▶ [Aim of the task]: Repeat everything in the data exactly except images.

▶ [Material for the task]:
----------------------------------------

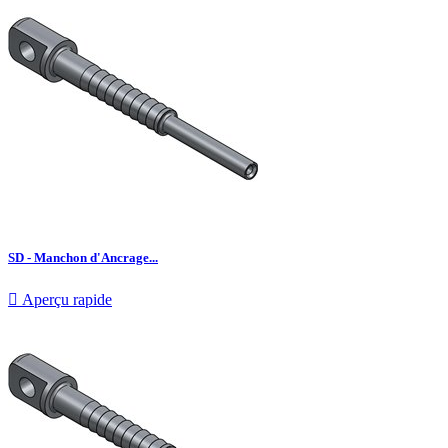
SD - Manchon d'Ancrage...

Aperçu rapide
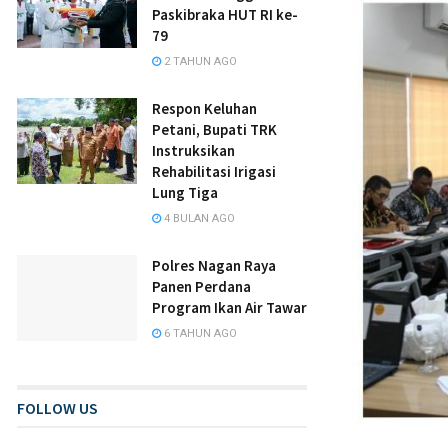
Paskibraka HUT RI ke-
79
2 TAHUN AGO
Respon Keluhan
Petani, Bupati TRK
Instruksikan
Rehabilitasi Irigasi
Lung Tiga
4 BULAN AGO
Polres Nagan Raya
Panen Perdana
Program Ikan Air Tawar
6 TAHUN AGO
FOLLOW US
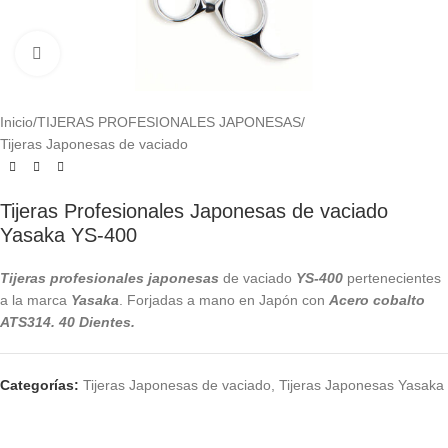
Click to enlarge
Inicio
/
TIJERAS PROFESIONALES JAPONESAS
/
Tijeras Japonesas de vaciado
Tijeras Profesionales Japonesas de vaciado
Yasaka YS-400
Tijeras profesionales japonesas
de vaciado
YS-400
pertenecientes
a la marca
Yasaka
. Forjadas a mano en Japón con
Acero cobalto
ATS314. 40 Dientes.
Categorías:
Tijeras Japonesas de vaciado
,
Tijeras Japonesas Yasaka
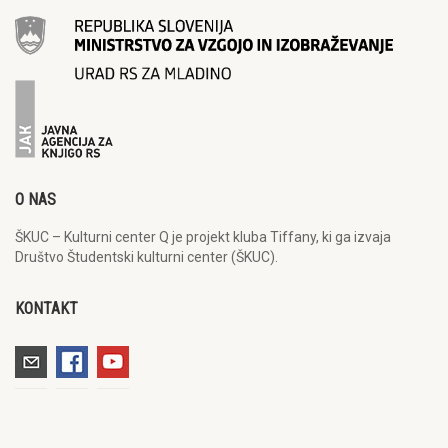
O NAS
ŠKUC – Kulturni center Q je projekt kluba Tiffany, ki ga izvaja
Društvo Študentski kulturni center (ŠKUC).
KONTAKT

----------------------------------------

▶ [Solution to this task]:
SD - Manchon d'Ancrage...

Aperçu rapide
Paskibraka HUT RI ke-
79
2 TAHUN AGO
Respon Keluhan
Petani, Bupati TRK
Instruksikan
Rehabilitasi Irigasi
Lung Tiga
4 BULAN AGO
Polres Nagan Raya
Panen Perdana
Program Ikan Air Tawar
6 TAHUN AGO
FOLLOW US
Click to enlarge
Inicio
/
TIJERAS PROFESIONALES JAPONESAS
/
Tijeras Japonesas de vaciado
Tijeras Profesionales Japonesas de vaciado
Yasaka YS-400
Tijeras profesionales japonesas
de vaciado
YS-400
pertenecientes
a la marca
Yasaka
. Forjadas a mano en Japón con
Acero cobalto
ATS314. 40 Dientes.
Categorías:
Tijeras Japonesas de vaciado
,
Tijeras Japonesas Yasaka
O NAS
ŠKUC – Kulturni center Q je projekt kluba Tiffany, ki ga izvaja
Društvo Študentski kulturni center (ŠKUC).
KONTAKT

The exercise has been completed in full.